Living clean
A couple weekends ago I was camping with my brother and one of my best friends. My friend was an addict on and off for at least a dozen years and has now been clean for four. He’s one of the funniest, most insightful people I know. Hearing his stories about getting clean are a nice bonus to getting an extended lease on a friendship you weren’t sure would come back.
We were sitting around the campfire as he talked about his experience with a number of different rehab facilities and philosophies — inpatient and out, The Salvation Army and the Army (where he enlisted at 22), Narcotics Anonymous and Alcoholics Anonymous. Today, unsurprisingly and like me, his church is the ocean and his gospel is singing whatever the wind and swell charts put on his page. The distance from day-to-day treatment probably helps his perspective on what actually works for people like him who had been to rehab more than ten times.
AA, as he described it, is about abstinence from using, telling people not to drink or do drugs. NA’s motto is “Living Clean,” a thing to do.

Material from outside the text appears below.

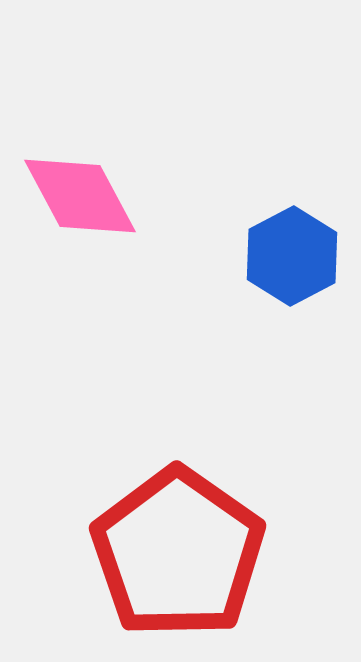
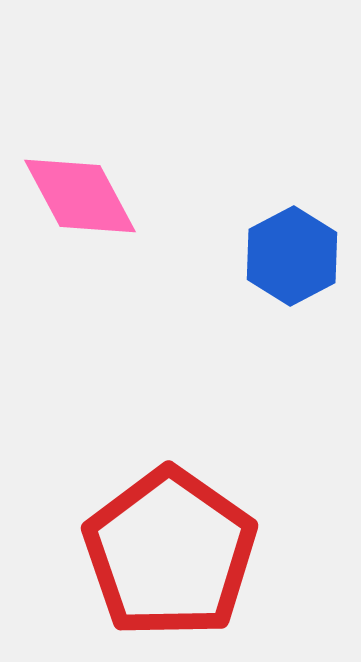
red pentagon: moved 8 px left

It reminded me of some feedback I got from my old creative director pal Zaid, on a brief we were working on for Volkswagen. One of my teammates and I had an idea we liked that depicted what the car wasn’t (a temptation for many brands, and especially challengers trying to change how people think about the category). We’d identified a space but hadn’t named and described it. Whether he was genuinely on board or just being a generous friend, Zaid’s feedback was along the lines of “Ok, but tell me what it is.”
Strategy is like advice, good directions, a filter, or a motto — it’s an easy-to-remember shorthand for what to do. Clear directions like “live clean” give a filter that can flex to fit many phases of life. Rather than being a hard and fast rule, it’s a guide each person can internalize. What is “living clean” to me, today?

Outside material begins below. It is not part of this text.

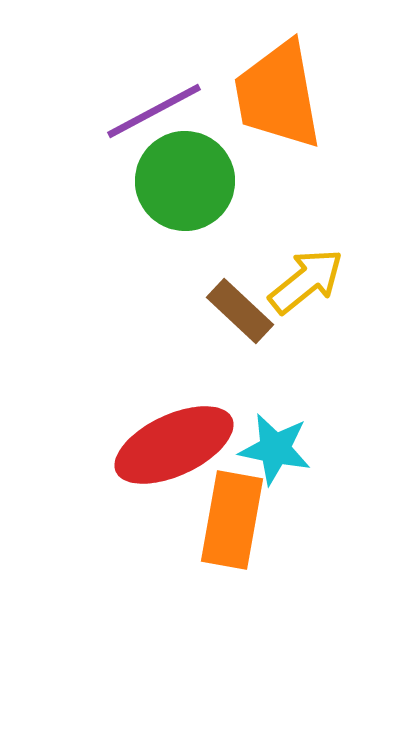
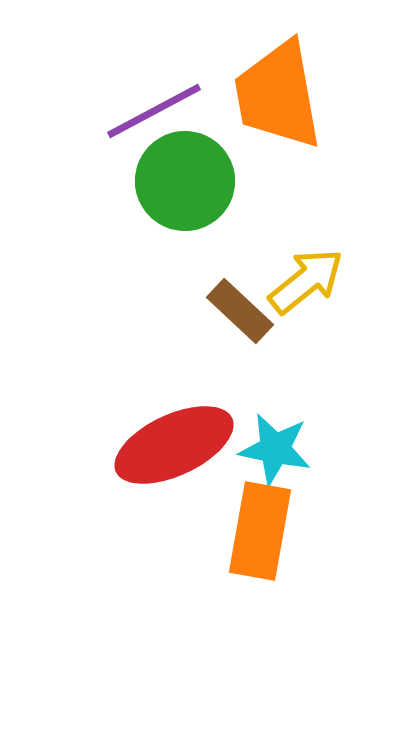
orange rectangle: moved 28 px right, 11 px down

It makes you think about the outcome rather than the obstacle you want to swerve around, as you go from trying not to use to trying to figure out what this new life is. Working hard and treating your friends and family well are also expressions of clean living. It’s pretty relatable to non-addicts like me, who also want to continually challenge ourselves to be better.

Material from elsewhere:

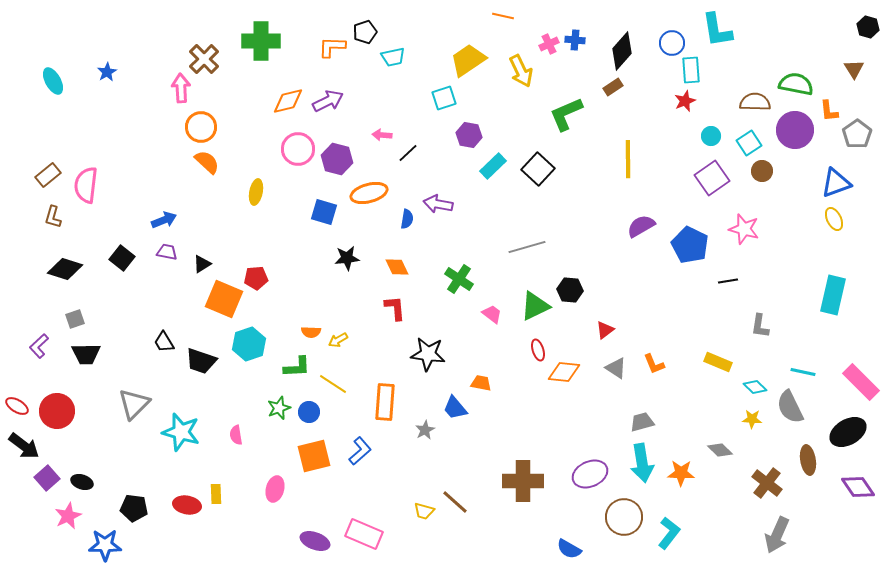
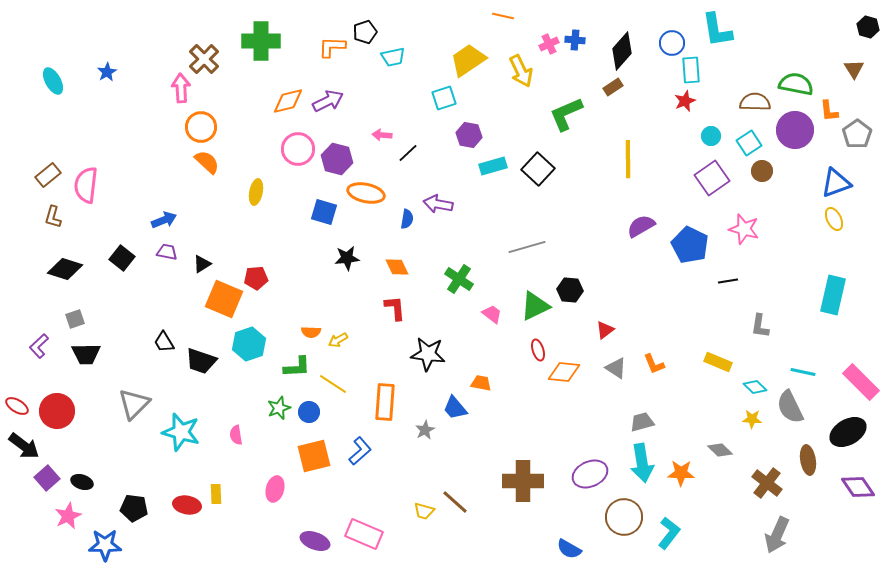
cyan rectangle at (493, 166): rotated 28 degrees clockwise
orange ellipse at (369, 193): moved 3 px left; rotated 27 degrees clockwise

Describing what not to do can be helpful (I’m sure there are plenty of examples from inside advertising and outside), and it definitely seems to be the message a lot of people need to stay away from substances. What works for someone isn’t going to work for everyone; my friend emphasized that in sharing his perspective.
But the point stands for writing briefs. When trying to tell someone where to go, start with directions.